Diablo invades Minecraft, bringing a cute style but a fleeting adventure.

For a series as globally popular as Minecraft, it’s almost amazing that the amount of spinoffs have been so low over the past decade. Following Telltale’s Story Mode and the beta launch of Minecraft Earth, Mojang is releasing Minecraft Dungeons, a cute dungeon crawler that smartly takes Diablo’s concepts and whittles them down into an elegant simplicity. While light on content and level variety, Dungeons makes up for its shortcoming by being a cute co-op romp through the charming blocky world.

At the outset, you pick a character from a pre-generated assortment. Contrary to the dungeon crawling genre, you don’t choose a class. While the flexibility is nice, this adds to an overarching feeling of the looseness. It also renders the dungeon-crawler concept of spinning up new characters in different classes moot. Characters instantly become more generic by the virtue that they are all fundamentally exactly the same. Where the customization comes is in the loot you find throughout the world. Your hero only has six equippable slots: a melee weapon, a ranged weapon, armor, and three artifacts. Melee weapons include axes and swords while ranged are all variations on bows. Armors are your main visual differentiator, letting your hero don animal pelts and metal armor. The artifacts are items and skills that are used on a cooldown. Examples of those include calling down lightning, firing bomb arrows, and stunning nearby enemies.

Leveling up doesn’t increase your stats but instead adds enhancement points that are used on weapons and armor to add buffs and bonuses. That’s where crafting your character can soar as the enhancement points can be used to make crazy synergies across all your gear. At one point, I found a powerful bow that featured an enhancement that would add a percentage chance the arrow would be retained after firing it. Combining that with bomb arrows would often give me a run of consecutive bomb arrows, laying waste to my foes.

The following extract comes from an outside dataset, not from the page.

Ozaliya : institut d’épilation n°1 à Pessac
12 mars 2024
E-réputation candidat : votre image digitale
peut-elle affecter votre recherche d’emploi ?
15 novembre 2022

Making your way through levels will lead you to finding more powerful items, necessitating you to keep changing your gear to go with the new higher-level weapons and artifacts. When you reach that point, you can salvage your old weapons to regain their enhancement points. While this sometimes makes the gameplay more amorphous, I enjoyed the playfulness of quickly churning through weapons and toying around with different combat styles. The loop involves always mixing and matching weapons with new perks and artifacts with interesting abilities. This aspect is a ton of fun.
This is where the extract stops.